WHAT TO PRODUCE: Every entry in the data is to be written out exactly; no picture belongs in the copy.

RECORD EXCERPTS:
++++++++++++++++++++
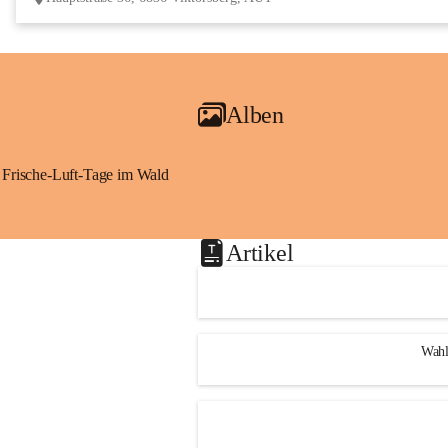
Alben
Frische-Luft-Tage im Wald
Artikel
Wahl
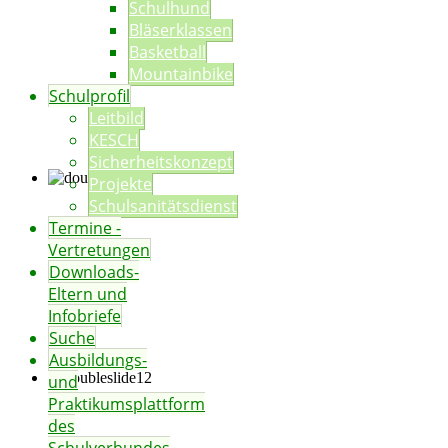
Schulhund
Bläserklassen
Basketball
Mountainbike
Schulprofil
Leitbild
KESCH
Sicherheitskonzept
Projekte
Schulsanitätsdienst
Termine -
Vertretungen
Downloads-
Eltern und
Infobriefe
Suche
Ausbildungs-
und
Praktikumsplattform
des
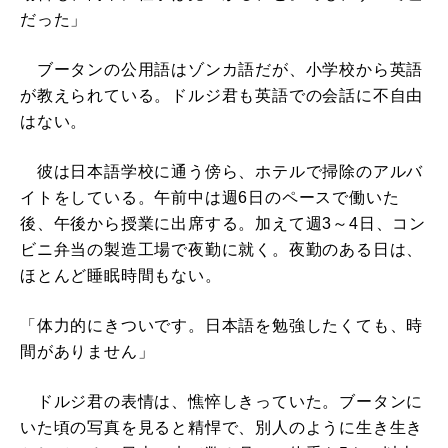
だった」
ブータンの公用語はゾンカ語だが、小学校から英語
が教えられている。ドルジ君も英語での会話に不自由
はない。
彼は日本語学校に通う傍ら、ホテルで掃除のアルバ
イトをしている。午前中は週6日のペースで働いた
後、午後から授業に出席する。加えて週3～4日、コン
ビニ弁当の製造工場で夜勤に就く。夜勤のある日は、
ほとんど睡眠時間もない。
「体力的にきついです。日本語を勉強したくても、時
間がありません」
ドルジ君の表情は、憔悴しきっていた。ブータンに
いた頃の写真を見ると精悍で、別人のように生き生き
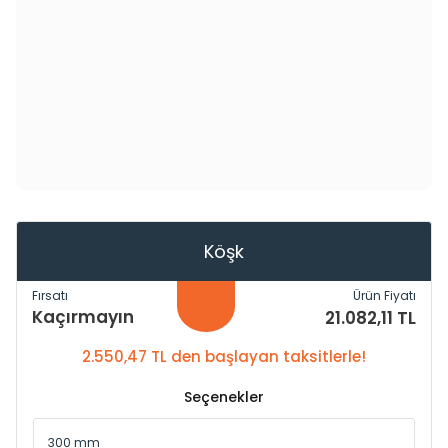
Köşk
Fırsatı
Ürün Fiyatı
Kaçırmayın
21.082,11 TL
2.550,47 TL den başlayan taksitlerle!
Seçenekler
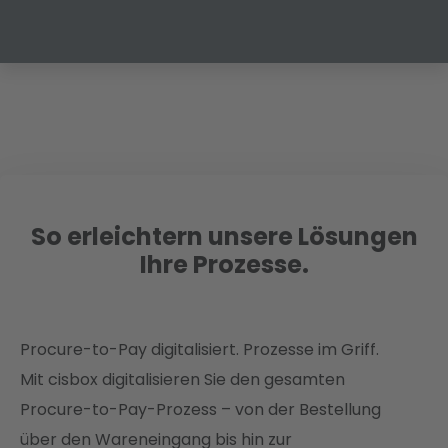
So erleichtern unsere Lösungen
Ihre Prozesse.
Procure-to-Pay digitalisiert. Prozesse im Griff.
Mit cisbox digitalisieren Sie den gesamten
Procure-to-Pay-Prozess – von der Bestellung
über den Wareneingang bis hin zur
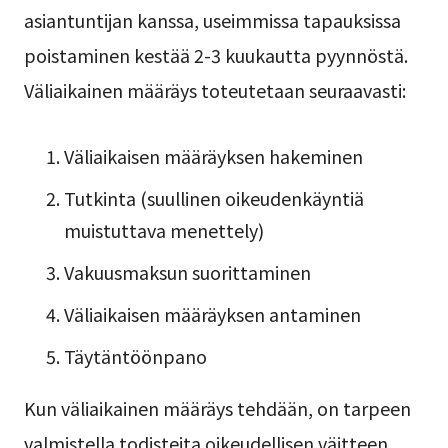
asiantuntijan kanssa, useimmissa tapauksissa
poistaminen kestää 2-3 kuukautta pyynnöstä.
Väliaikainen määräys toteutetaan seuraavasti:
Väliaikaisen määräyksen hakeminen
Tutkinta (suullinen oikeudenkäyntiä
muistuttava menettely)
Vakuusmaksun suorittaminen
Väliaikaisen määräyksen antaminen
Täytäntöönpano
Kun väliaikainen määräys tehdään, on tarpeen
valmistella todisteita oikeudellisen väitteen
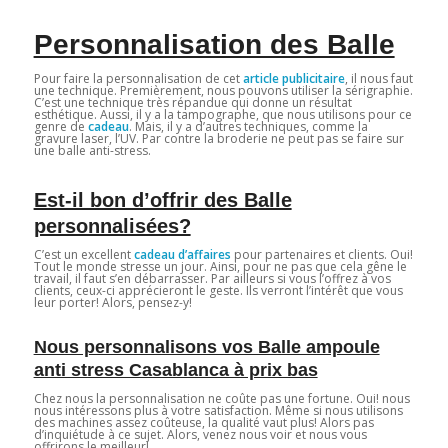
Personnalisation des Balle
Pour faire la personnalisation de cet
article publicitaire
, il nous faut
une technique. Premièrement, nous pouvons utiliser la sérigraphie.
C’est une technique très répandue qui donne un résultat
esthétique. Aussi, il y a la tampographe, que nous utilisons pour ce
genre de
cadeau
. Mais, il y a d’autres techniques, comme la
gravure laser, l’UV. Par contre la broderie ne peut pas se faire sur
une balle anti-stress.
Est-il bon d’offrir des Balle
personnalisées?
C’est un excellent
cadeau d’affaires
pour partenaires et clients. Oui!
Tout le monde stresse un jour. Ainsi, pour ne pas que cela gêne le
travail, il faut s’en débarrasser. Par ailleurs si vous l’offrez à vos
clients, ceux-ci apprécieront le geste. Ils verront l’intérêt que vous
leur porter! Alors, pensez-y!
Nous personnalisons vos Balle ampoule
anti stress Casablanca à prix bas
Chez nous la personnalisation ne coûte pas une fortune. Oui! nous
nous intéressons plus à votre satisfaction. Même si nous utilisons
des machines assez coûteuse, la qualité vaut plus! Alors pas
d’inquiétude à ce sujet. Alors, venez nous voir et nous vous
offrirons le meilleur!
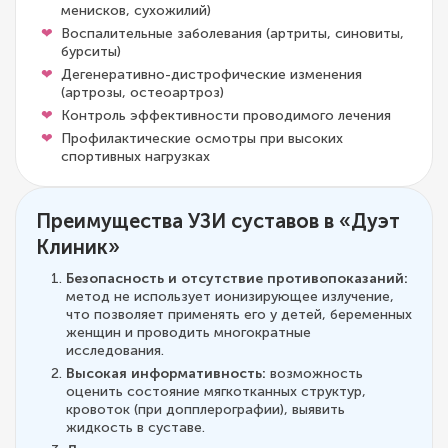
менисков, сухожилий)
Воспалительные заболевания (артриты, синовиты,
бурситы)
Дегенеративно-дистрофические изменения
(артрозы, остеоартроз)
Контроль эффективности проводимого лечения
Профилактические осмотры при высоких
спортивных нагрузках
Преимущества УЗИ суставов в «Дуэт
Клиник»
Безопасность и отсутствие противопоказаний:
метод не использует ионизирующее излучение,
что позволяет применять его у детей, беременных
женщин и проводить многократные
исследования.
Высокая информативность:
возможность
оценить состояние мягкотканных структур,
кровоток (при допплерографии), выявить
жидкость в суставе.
++++++++++++++++++++
SOLVED PROBLEM:
Alben
Frische-Luft-Tage im Wald
Artikel
Wahl
Schulhund
Bläserklassen
Basketball
Mountainbike
Schulprofil
Leitbild
KESCH
Sicherheitskonzept
Projekte
Schulsanitätsdienst
Termine -
Vertretungen
Downloads-
Eltern und
Infobriefe
Suche
Ausbildungs-
und
Praktikumsplattform
des
だった」
ブータンの公用語はゾンカ語だが、小学校から英語
が教えられている。ドルジ君も英語での会話に不自由
はない。
彼は日本語学校に通う傍ら、ホテルで掃除のアルバ
イトをしている。午前中は週6日のペースで働いた
後、午後から授業に出席する。加えて週3～4日、コン
ビニ弁当の製造工場で夜勤に就く。夜勤のある日は、
ほとんど睡眠時間もない。
「体力的にきついです。日本語を勉強したくても、時
間がありません」
ドルジ君の表情は、憔悴しきっていた。ブータンに
いた頃の写真を見ると精悍で、別人のように生き生き
Köşk
Fırsatı
Ürün Fiyatı
Kaçırmayın
21.082,11 TL
2.550,47 TL den başlayan taksitlerle!
Seçenekler
So erleichtern unsere Lösungen
Ihre Prozesse.
Procure-to-Pay digitalisiert. Prozesse im Griff.
Mit cisbox digitalisieren Sie den gesamten
Procure-to-Pay-Prozess – von der Bestellung
über den Wareneingang bis hin zur
asiantuntijan kanssa, useimmissa tapauksissa
poistaminen kestää 2-3 kuukautta pyynnöstä.
Väliaikainen määräys toteutetaan seuraavasti:
Väliaikaisen määräyksen hakeminen
Tutkinta (suullinen oikeudenkäyntiä
muistuttava menettely)
Vakuusmaksun suorittaminen
Väliaikaisen määräyksen antaminen
Täytäntöönpano
Kun väliaikainen määräys tehdään, on tarpeen
valmistella todisteita oikeudellisen väitteen
Personnalisation des Balle
Pour faire la personnalisation de cet
article publicitaire
, il nous faut
une technique. Premièrement, nous pouvons utiliser la sérigraphie.
C’est une technique très répandue qui donne un résultat
esthétique. Aussi, il y a la tampographe, que nous utilisons pour ce
genre de
cadeau
. Mais, il y a d’autres techniques, comme la
gravure laser, l’UV. Par contre la broderie ne peut pas se faire sur
une balle anti-stress.
Est-il bon d’offrir des Balle
personnalisées?
C’est un excellent
cadeau d’affaires
pour partenaires et clients. Oui!
Tout le monde stresse un jour. Ainsi, pour ne pas que cela gêne le
travail, il faut s’en débarrasser. Par ailleurs si vous l’offrez à vos
clients, ceux-ci apprécieront le geste. Ils verront l’intérêt que vous
leur porter! Alors, pensez-y!
Nous personnalisons vos Balle ampoule
anti stress Casablanca à prix bas
Chez nous la personnalisation ne coûte pas une fortune. Oui! nous
nous intéressons plus à votre satisfaction. Même si nous utilisons
des machines assez coûteuse, la qualité vaut plus! Alors pas
d’inquiétude à ce sujet. Alors, venez nous voir et nous vous
offrirons le meilleur!
менисков, сухожилий)
Воспалительные заболевания (артриты, синовиты,
бурситы)
Дегенеративно-дистрофические изменения
(артрозы, остеоартроз)
Контроль эффективности проводимого лечения
Профилактические осмотры при высоких
спортивных нагрузках
Преимущества УЗИ суставов в «Дуэт
Клиник»
Безопасность и отсутствие противопоказаний:
метод не использует ионизирующее излучение,
что позволяет применять его у детей, беременных
женщин и проводить многократные
исследования.
Высокая информативность:
возможность
оценить состояние мягкотканных структур,
кровоток (при допплерографии), выявить
жидкость в суставе.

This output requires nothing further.